Key terms used throughout the TypeStream documentation.

CDC (Change Data Capture)

A technique for streaming database row-level changes (inserts, updates, deletes) into Kafka topics in real time. TypeStream uses Debezium for CDC. See CDC and Debezium.

Connector

A Kafka Connect plugin that moves data between Kafka and external systems. TypeStream uses source connectors (Debezium for CDC) and sink connectors (JDBC, Weaviate, Elasticsearch) to integrate with databases and search indexes.

Edge

A connection between two nodes in a pipeline graph. Edges define the data flow direction from upstream to downstream.

KeyValue

A record consisting of a key and a value. Kafka records are key-value pairs, and TypeStream preserves this structure throughout the pipeline.

Node

A processing unit in a pipeline graph. Each node has a type (source, transform, enrichment, aggregation, or sink) and specific configuration. See the Node Reference.

Pipeline

A directed acyclic graph of nodes and edges that defines a data processing flow. Pipelines are compiled into Kafka Streams topologies for execution.

Record

Structured data that flows through streams in TypeStream. Records are typed -- their schema is resolved from Schema Registry and propagated through the pipeline at compile time.

Schema Registry

A service that stores and serves Avro, JSON, and Protobuf schemas for Kafka topics. TypeStream uses Schema Registry to resolve topic schemas at compile time for type checking and schema propagation.

Sink

A destination where pipeline output is written. Sinks can be Kafka topics, databases (via JDBC), vector databases (Weaviate), or search indexes (Elasticsearch).

Source

A data platform that TypeStream reads from. Currently limited to Kafka clusters.
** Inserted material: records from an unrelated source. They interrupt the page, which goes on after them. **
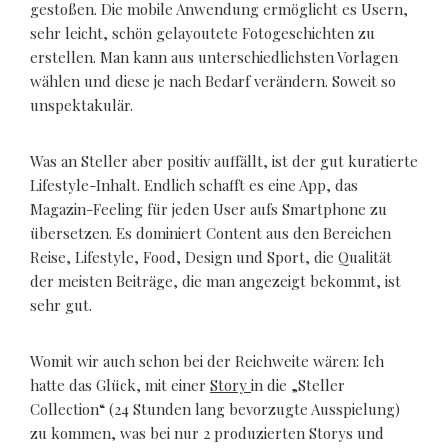
gestoßen. Die mobile Anwendung ermöglicht es Usern,
sehr leicht, schön gelayoutete Fotogeschichten zu
erstellen. Man kann aus unterschiedlichsten Vorlagen
wählen und diese je nach Bedarf verändern. Soweit so
unspektakulär.
Was an Steller aber positiv auffällt, ist der gut kuratierte
Lifestyle-Inhalt. Endlich schafft es eine App, das
Magazin-Feeling für jeden User aufs Smartphone zu
übersetzen. Es dominiert Content aus den Bereichen
Reise, Lifestyle, Food, Design und Sport, die Qualität
der meisten Beiträge, die man angezeigt bekommt, ist
sehr gut.
Womit wir auch schon bei der Reichweite wären: Ich
hatte das Glück, mit einer
Story
in die „Steller
Collection“ (24 Stunden lang bevorzugte Ausspielung)
zu kommen, was bei nur 2 produzierten Storys und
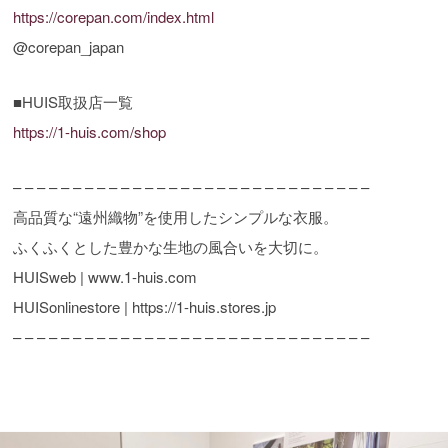
https://corepan.com/index.html
@corepan_japan
■HUIS取扱店一覧
https://1-huis.com/shop
– – – – – – – – – – – – – – – – – – – – – – – – – – – – – –
高品質な“遠州織物”を使用したシンプルな衣服。
ふくふくとした豊かな生地の風合いを大切に。
HUISweb | www.1-huis.com
HUISonlinestore | https://1-huis.stores.jp
– – – – – – – – – – – – – – – – – – – – – – – – – – – – – –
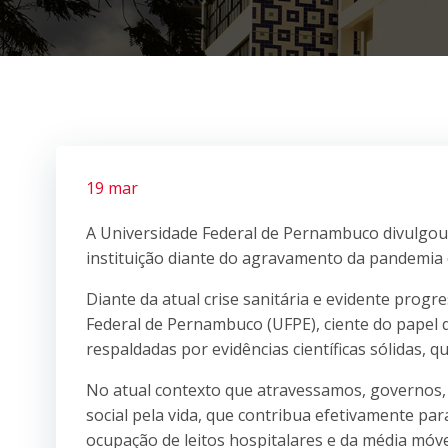
19 mar
A Universidade Federal de Pernambuco divulgou 
instituição diante do agravamento da pandemia d
Diante da atual crise sanitária e evidente prog
Federal de Pernambuco (UFPE), ciente do papel
respaldadas por evidências científicas sólidas, q
No atual contexto que atravessamos, governos, i
social pela vida, que contribua efetivamente para
ocupação de leitos hospitalares e da média móv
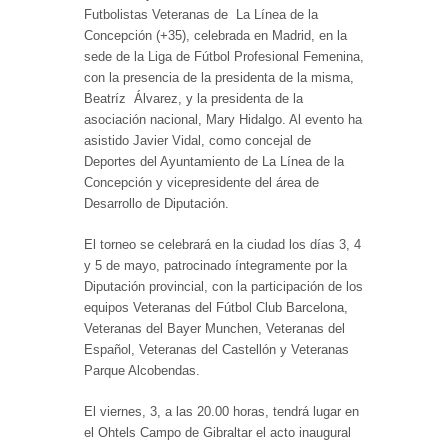
Futbolistas Veteranas de La Línea de la
Concepción (+35), celebrada en Madrid, en la
sede de la Liga de Fútbol Profesional Femenina,
con la presencia de la presidenta de la misma,
Beatríz Álvarez, y la presidenta de la
asociación nacional, Mary Hidalgo. Al evento ha
asistido Javier Vidal, como concejal de
Deportes del Ayuntamiento de La Línea de la
Concepción y vicepresidente del área de
Desarrollo de Diputación.
El torneo se celebrará en la ciudad los días 3, 4
y 5 de mayo, patrocinado íntegramente por la
Diputación provincial, con la participación de los
equipos Veteranas del Fútbol Club Barcelona,
Veteranas del Bayer Munchen, Veteranas del
Español, Veteranas del Castellón y Veteranas
Parque Alcobendas.
El viernes, 3, a las 20.00 horas, tendrá lugar en
el Ohtels Campo de Gibraltar el acto inaugural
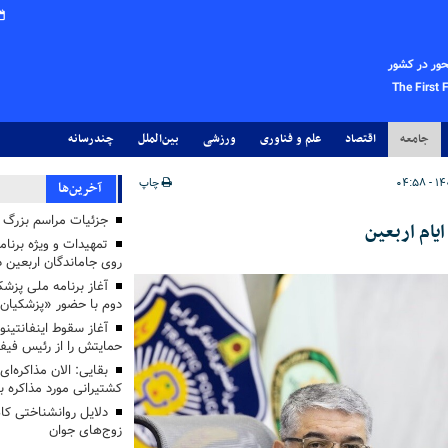
حور در کشور
The First 
جامعه
اقتصاد
علم و فناوری
ورزشی
بین‌الملل
چندرسانه
چاپ
آخرین‌ها
جزئیات مراسم بزرگ ج
یام اربعین
تمهیدات و ویژه برنام
روی جاماندگان اربعین د
دوم با حضور «پزشکیان
آغاز سقوط اینفانتینو
حمایتش را از رئیس فی
بقایی: الان مذاکره‌ای
کشتیرانی مورد مذاکره 
دلایل روانشناختی کا
زوج‌های جوان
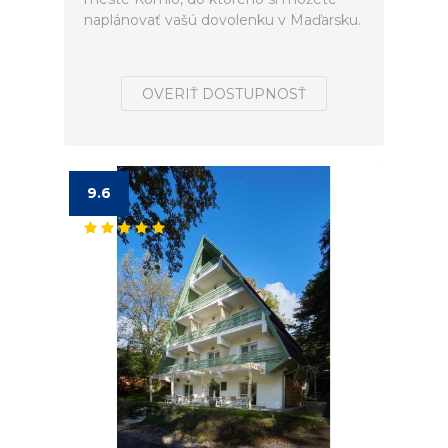
naplánovať vašú dovolenku v Maďarsku.
OVERIŤ DOSTUPNOSŤ
9.6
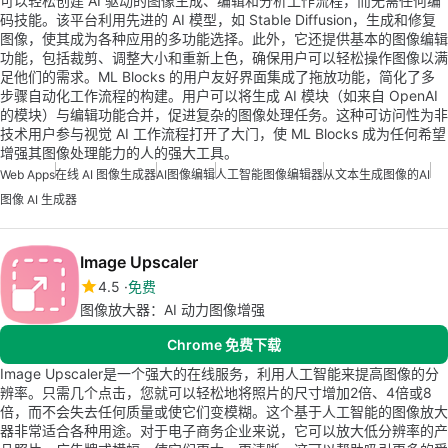
可以轻松创建 AI 驱动的图像生成、编辑和分析工作流程，而无需任何编
码技能。该平台利用先进的 AI 模型，如 Stable Diffusion，生成和修复
图像，使其成为各种应用的多功能选择。此外，它还提供基本的图像编辑
功能，包括裁剪、调整大小和重新上色，确保用户可以轻松操作图像以满
足他们的需求。ML Blocks 的用户友好界面集成了拖放功能，简化了多
步骤自动化工作流程的构建。用户可以将生成 AI 模块（如来自 OpenAI
的模块）与编辑功能合并，促进复杂的图像处理任务。这种可访问性为非
技术用户参与视觉 AI 工作流程打开了大门，使 ML Blocks 成为任何希望
增强其图像处理能力的人的强大工具。
Web Apps
在线 AI 图像生成器
AI图像编辑
人工智能图像编辑器
从文本生成图像的AI
图像 AI 生成器
Image Upscaler
4.5
免费
图像放大器：AI 动力图像增强
Chrome 免费下载
Image Upscaler是一个强大的在线服务，利用人工智能来提高图像的分
辨率。只需几个点击，您就可以轻松地将照片的尺寸增加2倍、4倍或8
倍，而不会失去任何质量或使它们变模糊。这个基于人工智能的图像放大
器非常适合各种用途。对于电子商务企业来说，它可以放大低分辨率的产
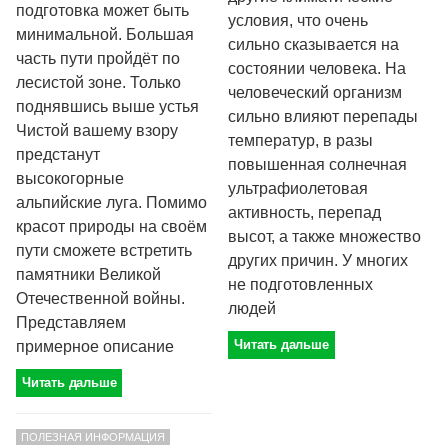
подготовка может быть
условия, что очень
минимальной. Большая
сильно сказывается на
часть пути пройдёт по
состоянии человека. На
лесистой зоне. Только
человеческий организм
поднявшись выше устья
сильно влияют перепады
Чистой вашему взору
температур, в разы
предстанут
повышенная солнечная
высокогорные
ультрафиолетовая
альпийские луга. Помимо
активность, перепад
красот природы на своём
высот, а также множество
пути сможете встретить
других причин. У многих
памятники Великой
не подготовленных
Отечественной войны.
людей
Представляем
Читать дальше
примерное описание
Читать дальше
ПОЛЕЗНАЯ ИНФОРМАЦИЯ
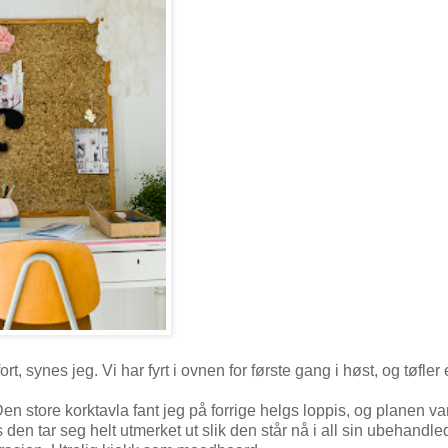
 synes jeg. Vi har fyrt i ovnen for første gang i høst, og tøfler e
en store korktavla fant jeg på forrige helgs loppis, og planen va
 den tar seg helt utmerket ut slik den står nå i all sin ubehandle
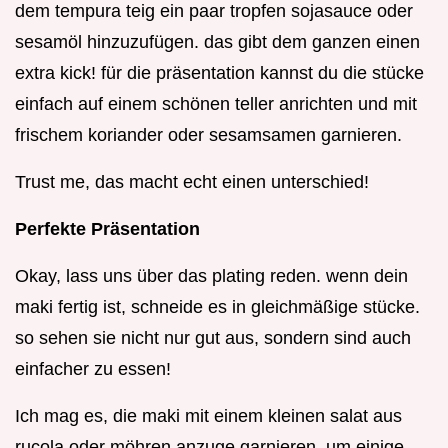
dem tempura teig ein paar tropfen sojasauce oder
sesamöl hinzuzufügen. das gibt dem ganzen einen
extra kick! für die präsentation kannst du die stücke
einfach auf einem schönen teller anrichten und mit
frischem koriander oder sesamsamen garnieren.
Trust me, das macht echt einen unterschied!
Perfekte Präsentation
Okay, lass uns über das plating reden. wenn dein
maki fertig ist, schneide es in gleichmäßige stücke.
so sehen sie nicht nur gut aus, sondern sind auch
einfacher zu essen!
Ich mag es, die maki mit einem kleinen salat aus
rucola oder möhren anzuge garnieren, um einige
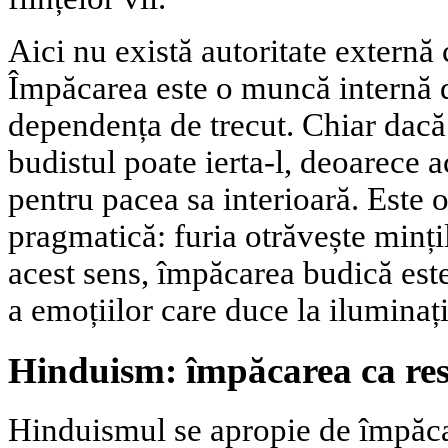
Aici nu există autoritate externă 
Împăcarea este o muncă internă d
dependența de trecut. Chiar dacă 
budistul poate ierta-l, deoarece a
pentru pacea sa interioară. Este 
pragmatică: furia otrăvește mințile
acest sens, împăcarea budică est
a emoțiilor care duce la iluminați
Hinduism: împăcarea ca res
Hinduismul se apropie de împăca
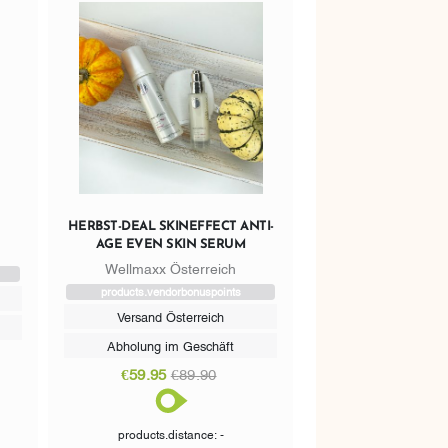
HERBST-DEAL SKINEFFECT ANTI-
AGE EVEN SKIN SERUM
Wellmaxx Österreich
products.vendorbonuspoints
Versand Österreich
Abholung im Geschäft
€59.95
€89.90
products.distance: -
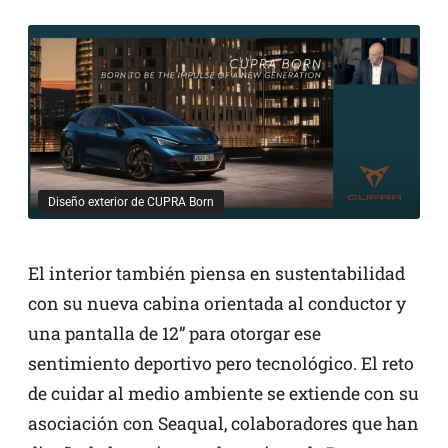
Diseño exterior de CUPRA Born
El interior también piensa en sustentabilidad
con su nueva cabina orientada al conductor y
una pantalla de 12” para otorgar ese
sentimiento deportivo pero tecnológico. El reto
de cuidar al medio ambiente se extiende con su
asociación con Seaqual, colaboradores que han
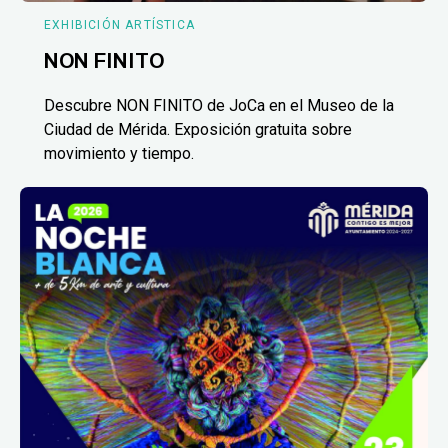
EXHIBICIÓN ARTÍSTICA
NON FINITO
Descubre NON FINITO de JoCa en el Museo de la
Ciudad de Mérida. Exposición gratuita sobre
movimiento y tiempo.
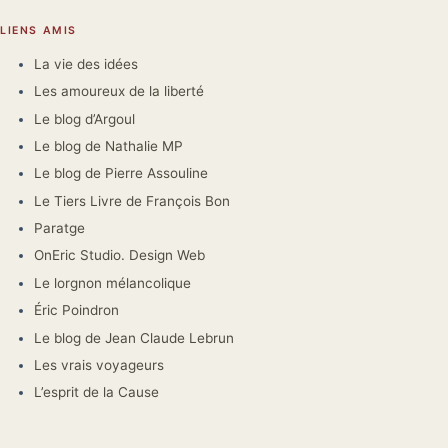
LIENS AMIS
La vie des idées
Les amoureux de la liberté
Le blog d’Argoul
Le blog de Nathalie MP
Le blog de Pierre Assouline
Le Tiers Livre de François Bon
Paratge
OnEric Studio. Design Web
Le lorgnon mélancolique
Éric Poindron
Le blog de Jean Claude Lebrun
Les vrais voyageurs
L’esprit de la Cause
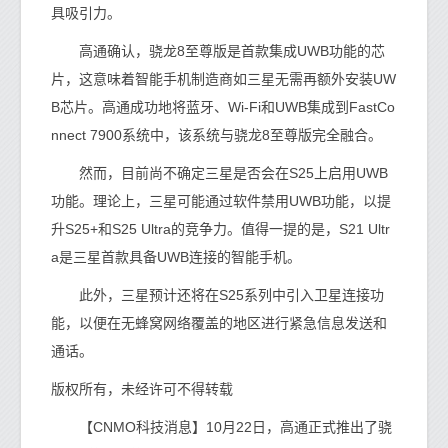
具吸引力。
高通确认，骁龙8至尊版是首款集成UWB功能的芯
片，这意味着智能手机制造商如三星无需再额外安装UW
B芯片。高通成功地将蓝牙、Wi-Fi和UWB集成到FastCo
nnect 7900系统中，该系统与骁龙8至尊版完全融合。
然而，目前尚不确定三星是否会在S25上启用UWB
功能。理论上，三星可能通过软件禁用UWB功能，以提
升S25+和S25 Ultra的竞争力。值得一提的是，S21 Ultr
a是三星首款具备UWB连接的智能手机。
此外，三星预计还将在S25系列中引入卫星连接功
能，以便在无蜂窝网络覆盖的地区进行紧急信息发送和
通话。
版权所有，未经许可不得转载
【CNMO科技消息】10月22日，高通正式推出了骁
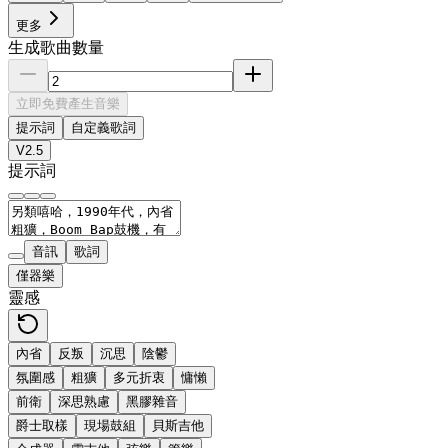
更多
生成歌曲數量
立即免費產生音樂
提示詞
自定義歌詞
V2.5
提示詞
音訊
歌詞
僅器樂
靈感
內省
反叛
沉思
陰鬱
氛圍感
粗獷
多元折衷
慵懶
前衛
深思熟慮
黑膠雜音
爵士取樣
現場鼓組
貝斯吉他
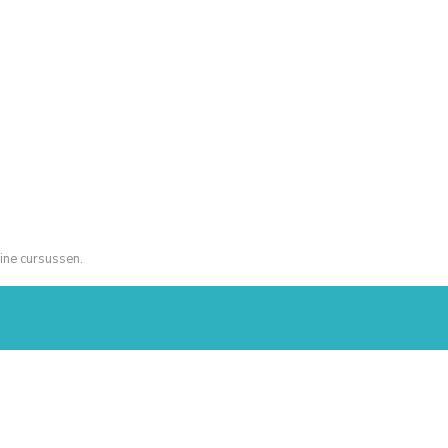
ine cursussen.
Each configured source appears as a directory in the virtual filesystem.

Stream

A filesystem-addressable source of data. In TypeStream, Kafka topics are represented as streams in the virtual filesystem (e.g. /dev/kafka/local/topics/web_visits).

Topology

A Kafka Streams processing graph. TypeStream compiles pipeline definitions into topologies that run as continuous streaming applications.